“… her smooth melodic lines have never been so consistently infused with literary subtext, which spells the difference between sounding pretty, and having something to say.” - Stephen Holden —The New York Times
“A pure voice that flows as easily as burnished notes from a muted trumpet …” - David Finkle —Huffington Post
“Understated elegance and playful warmth…” —USA Today
Hailed by critics as a “musical marvel!” (Rex Reed, NY Observer), Hilary Kole continues to engage audiences throughout the world since beginning her professional career at the legendary Rainbow Room as the youngest singer ever to grace that stage. She has appeared to sold-out audiences at the famed Oak Room at the Algonquin Hotel, at Lincoln Center as part of the “American Songbook Series” with Jonathan Schwartz, and at Carnegie Hall for the tribute to Oscar Peterson alongside Quincy Jones, Herbie Hancock and Nancy Wilson.
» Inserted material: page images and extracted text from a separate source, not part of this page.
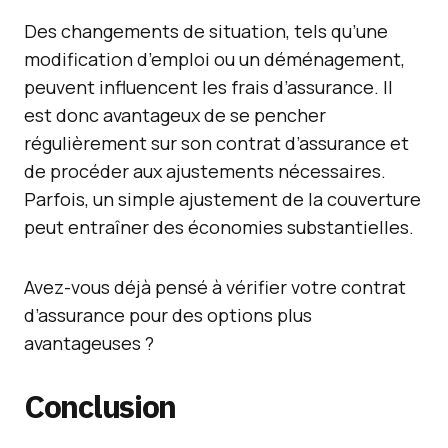
Des changements de situation, tels qu’une
modification d’emploi ou un déménagement,
peuvent influencent les frais d’assurance. Il
est donc avantageux de se pencher
régulièrement sur son contrat d’assurance et
de procéder aux ajustements nécessaires.
Parfois, un simple ajustement de la couverture
peut entraîner des économies substantielles.
Avez-vous déjà pensé à vérifier votre contrat
d’assurance pour des options plus
avantageuses ?
Conclusion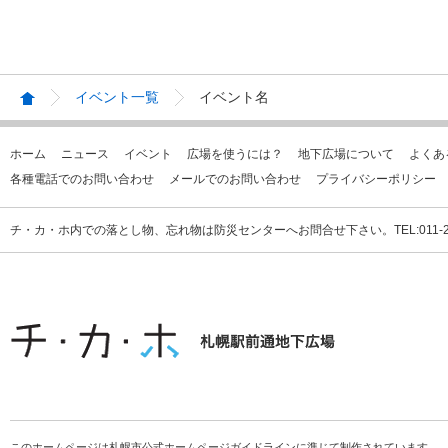
イベント一覧
イベント名
ホーム
ニュース
イベント
広場を使うには？
地下広場について
よくあ
各種電話でのお問い合わせ
メールでのお問い合わせ
プライバシーポリシー
チ・カ・ホ内での落とし物、忘れ物は防災センターへお問合せ下さい。TEL:011-231
このホームページは札幌市公式ホームページガイドラインに準じて制作されています。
Ms. Kole has had the privilege of being the last singer to record with Oscar Peterson, and the first singer since Ella Fitzgerald to record a duet with that jazz legend.
Additional major international appearances have included repeat performances at Blue Note Tokyo, the Montreal Jazz Festival, The Umbria Jazz Festival, as well as appearing with orchestras throughout America, including the New York Pops, Colorado Symphony, the Florida Orchestra, and others.
In addition to her recordings with Oscar Peterson, Ms. Kole has also recorded with music legends Dave Brubeck, Hank Jones, Michel LeGrand, Mulgrew Miller, David Frishberg, Monty Alexander, Benny Green, Freddy Cole, John Pizzarelli, and Mike Renzi among others.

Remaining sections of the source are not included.